A hysterical call to industrial warfare meant the Boxing Day stoppages deflated a much-needed retail boost
For all Michael Gove's hysteria about trade unionists itching for a fight, the dispute over public servants' pensions inflicted little real damage in the end. A cash-strapped government reasonably decided it had to do something to curb pension costs, but demanded too much in terms of extra contributions and cuts. By threatening to strike, unions pushed ministers into a rather more reasonable offer. Assuming the details can be sorted, there is now a fighting chance that the syndicalist left and the union-busting right will both be held in check, and that harmony will return. The general sense is of a willingness to compromise winning out.
What a difference with the ludicrous Boxing day bust-up on the capital's tube trains. London's Underground is grappling not with some inescapably thorny problem, such as paying for pensions in an ageing society, but with manning a Christmas rota. Only a minority of drivers would have been required to work yesterday, and yet rather than bribing them to get to it with generous over-time payments management insisted that this would over-reach the small print of some 1992 concordat and thereby set a precedent with unknown but spine-chilling consequences. Declarations of industrial war followed, and so it was that some tube lines came to be disrupted, some partially closed and some entirely suspended.
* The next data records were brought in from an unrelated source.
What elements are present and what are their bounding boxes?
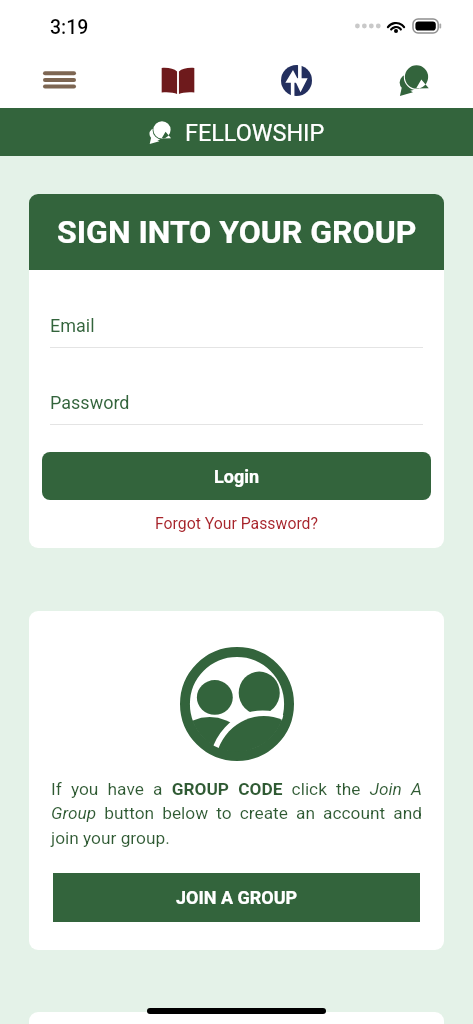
button[interactable]: Fellowship chat bbox=[355, 52, 473, 108]
button[interactable]: Bible bbox=[119, 52, 237, 108]
staticText: 3:19 bbox=[50, 16, 89, 39]
staticText: If you have a GROUP CODE click the Join … bbox=[51, 779, 422, 849]
staticText: Password bbox=[50, 392, 130, 413]
staticText: Email bbox=[50, 315, 95, 336]
staticText: Login bbox=[214, 466, 260, 487]
staticText: FELLOWSHIP bbox=[185, 119, 325, 146]
staticText: SIGN INTO YOUR GROUP bbox=[57, 213, 417, 251]
button[interactable]: Login bbox=[42, 452, 431, 500]
button[interactable]: Forgot Your Password? bbox=[29, 514, 444, 533]
staticText: Forgot Your Password? bbox=[155, 514, 318, 533]
staticText: JOIN A GROUP bbox=[176, 887, 298, 908]
button[interactable]: Menu bbox=[0, 52, 119, 108]
button[interactable]: Transfer bbox=[237, 52, 355, 108]
button[interactable]: JOIN A GROUP bbox=[53, 873, 420, 922]
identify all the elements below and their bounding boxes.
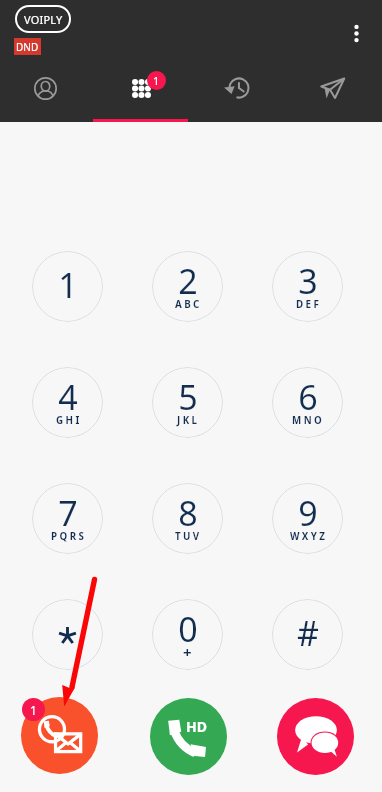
staticText: WXYZ (290, 530, 328, 543)
staticText: 1 (30, 702, 37, 718)
staticText: 7 (58, 490, 78, 536)
button[interactable]: Contacts (19, 62, 71, 114)
button[interactable]: 4 (32, 367, 103, 438)
button[interactable]: 9 (272, 483, 343, 554)
button[interactable]: 2 (152, 251, 223, 322)
button[interactable]: Messages (277, 698, 354, 775)
staticText: 9 (298, 490, 318, 536)
staticText: HD (186, 717, 207, 736)
staticText: 8 (178, 490, 198, 536)
staticText: 1 (58, 262, 78, 308)
button[interactable]: More options (343, 20, 370, 47)
staticText: TUV (175, 530, 202, 543)
button[interactable]: VOIPLY (15, 5, 71, 33)
staticText: 1 (153, 73, 160, 88)
staticText: 0 (178, 606, 198, 652)
button[interactable]: Voicemail (21, 697, 98, 774)
staticText: 3 (298, 258, 318, 304)
button[interactable]: Send message (306, 62, 358, 114)
staticText: MNO (292, 414, 325, 427)
button[interactable]: 6 (272, 367, 343, 438)
staticText: 4 (58, 374, 78, 420)
button[interactable]: 7 (32, 483, 103, 554)
button[interactable]: 8 (152, 483, 223, 554)
button[interactable]: Dialpad (115, 62, 167, 114)
button[interactable]: # (272, 599, 343, 670)
staticText: VOIPLY (24, 12, 63, 27)
button[interactable]: Call in HD (150, 698, 227, 775)
staticText: # (297, 610, 319, 656)
staticText: DEF (296, 298, 322, 311)
staticText: PQRS (51, 530, 87, 543)
button[interactable]: 5 (152, 367, 223, 438)
staticText: DND (16, 40, 39, 54)
staticText: JKL (177, 414, 200, 427)
button[interactable] (32, 599, 103, 670)
staticText: 6 (298, 374, 318, 420)
staticText: 2 (178, 258, 198, 304)
button[interactable]: 1 (32, 251, 103, 322)
staticText: 5 (178, 374, 198, 420)
staticText: ABC (175, 298, 202, 311)
staticText: GHI (56, 414, 82, 427)
button[interactable]: 0 (152, 599, 223, 670)
button[interactable]: Recent calls (212, 62, 264, 114)
button[interactable]: 3 (272, 251, 343, 322)
staticText: + (183, 642, 192, 662)
button[interactable]: DND (14, 38, 41, 55)
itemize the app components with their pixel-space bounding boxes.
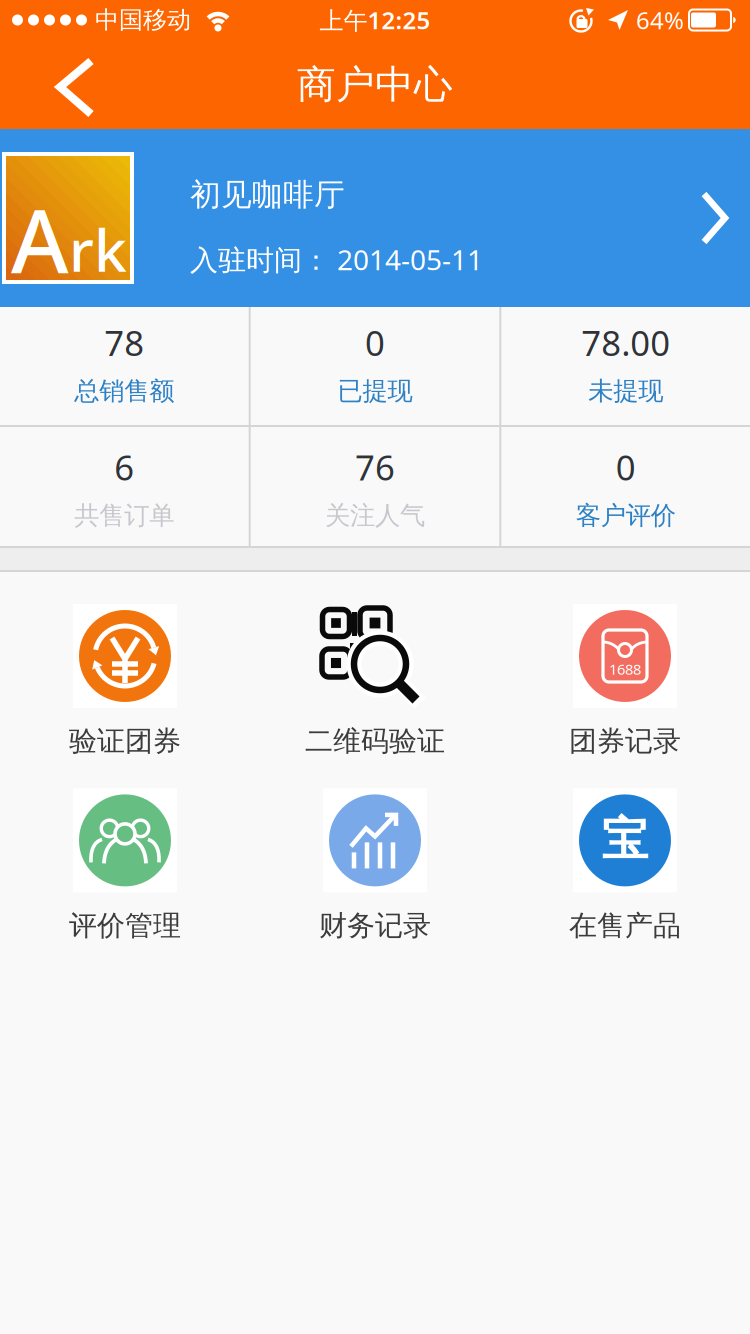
staticText: 76: [355, 444, 395, 490]
staticText: 评价管理: [69, 908, 181, 943]
button[interactable]: 78.00: [501, 307, 750, 425]
staticText: 财务记录: [319, 908, 431, 943]
staticText: 总销售额: [74, 376, 174, 407]
button[interactable]: A: [0, 129, 750, 307]
staticText: 关注人气: [325, 500, 425, 531]
button[interactable]: 宝: [569, 788, 681, 943]
button[interactable]: 0: [501, 427, 750, 546]
button[interactable]: 返回: [0, 40, 140, 129]
staticText: 64%: [636, 4, 684, 36]
button[interactable]: 78: [0, 307, 249, 425]
staticText: A: [11, 181, 69, 298]
button[interactable]: 1688: [569, 604, 681, 758]
staticText: 验证团券: [69, 724, 181, 758]
staticText: 团券记录: [569, 724, 681, 758]
staticText: 初见咖啡厅: [190, 176, 345, 214]
staticText: rk: [69, 210, 127, 288]
staticText: 商户中心: [297, 61, 453, 108]
staticText: 0: [616, 444, 636, 490]
button[interactable]: 财务记录: [319, 788, 431, 943]
staticText: 0: [365, 319, 385, 365]
staticText: 6: [114, 444, 134, 490]
staticText: 1688: [609, 659, 641, 679]
staticText: 上午12:25: [320, 4, 430, 36]
staticText: 客户评价: [576, 500, 676, 531]
button[interactable]: 6: [0, 427, 249, 546]
button[interactable]: 评价管理: [69, 788, 181, 943]
staticText: 已提现: [338, 376, 412, 407]
button[interactable]: 76: [251, 427, 499, 546]
button[interactable]: 二维码验证: [305, 604, 445, 758]
staticText: 在售产品: [569, 908, 681, 943]
button[interactable]: 0: [251, 307, 499, 425]
staticText: 共售订单: [74, 500, 174, 531]
staticText: 未提现: [588, 376, 663, 407]
staticText: 78.00: [581, 319, 670, 365]
button[interactable]: 验证团券: [69, 604, 181, 758]
staticText: 宝: [602, 811, 648, 868]
staticText: 中国移动: [95, 5, 191, 35]
staticText: 二维码验证: [305, 724, 445, 758]
staticText: 78: [104, 319, 144, 365]
staticText: 入驻时间： 2014-05-11: [190, 241, 483, 278]
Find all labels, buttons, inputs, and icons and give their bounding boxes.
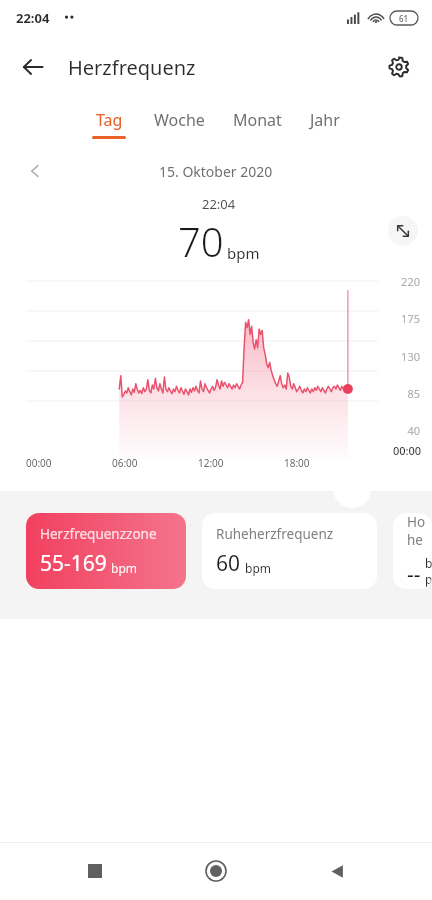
button[interactable]: Herzfrequenzzone: [26, 513, 186, 589]
button[interactable]: Home: [190, 845, 242, 897]
staticText: Jahr: [310, 109, 340, 131]
staticText: 12:00: [198, 456, 224, 470]
button[interactable]: Ruheherzfrequenz: [202, 513, 377, 589]
staticText: 70: [178, 214, 224, 268]
staticText: bpm: [245, 560, 271, 576]
button[interactable]: Jahr: [310, 109, 340, 139]
staticText: Tag: [96, 109, 123, 131]
staticText: 06:00: [112, 456, 138, 470]
staticText: Ruheherzfrequenz: [216, 525, 334, 543]
staticText: 22:04: [16, 9, 50, 27]
staticText: bpm: [111, 560, 137, 576]
staticText: 22:04: [202, 195, 236, 213]
staticText: 00:00: [393, 443, 422, 458]
staticText: --: [407, 560, 421, 589]
staticText: 175: [401, 311, 420, 326]
staticText: 60: [216, 549, 241, 578]
button[interactable]: Woche: [154, 109, 205, 139]
staticText: Monat: [233, 109, 282, 131]
button[interactable]: Tag: [92, 109, 126, 139]
staticText: 18:00: [284, 456, 310, 470]
button[interactable]: Back: [311, 845, 363, 897]
staticText: 15. Oktober 2020: [159, 162, 273, 181]
staticText: 85: [407, 386, 420, 401]
button[interactable]: Monat: [233, 109, 282, 139]
staticText: 61: [399, 13, 409, 24]
staticText: 00:00: [26, 456, 52, 470]
button[interactable]: Recent apps: [69, 845, 121, 897]
staticText: Herzfrequenz: [68, 54, 196, 81]
button[interactable]: Hohe: [393, 513, 432, 589]
staticText: Herzfrequenzzone: [40, 525, 157, 543]
staticText: 55-169: [40, 549, 107, 578]
button[interactable]: Settings: [376, 44, 422, 90]
staticText: Hohe: [407, 513, 432, 549]
staticText: 130: [401, 349, 420, 364]
staticText: bpm: [227, 243, 260, 263]
staticText: 220: [401, 274, 420, 289]
button[interactable]: Back: [10, 44, 56, 90]
staticText: Woche: [154, 109, 205, 131]
staticText: 40: [407, 423, 420, 438]
button[interactable]: Previous day: [18, 154, 52, 188]
staticText: bpm: [425, 555, 432, 587]
button[interactable]: Expand chart: [388, 216, 418, 246]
In more ordinary times this might not have mattered too much, other than to the Wolves and Arsenal fans who saw their Premier League clash postponed. But after a less than merry Christmas, a stricken high street is relying on January sales to rake in the cash as never before. The early online discounting by the likes of John Lewis and M&S just before Christmas was one indicator of a desperate need to shift stock, while the clutch of shops – such as Blacks and La Senza – that are on or just over the brink of administration even before December is done are chilling evidence that thousands of jobs are at stake.
Of course the London strike merely compounded the fact that across much of the country rail services were nowhere to be seen, nor scheduled to be. But with a slump coming on top of a deep and quickening tide of online sales, retailers can no longer afford to wait for trains to get going again. If November's public sector strike is remembered at all it may be in the minds of children recalling an unexpected single day off, long after their parents have forgotten the arrangements they had to make to deal with it. But if yesterday's stoppages deflate the Boxing day boost that London shops were banking on, then some unfortunate staff could be counting the cost for a long time to come.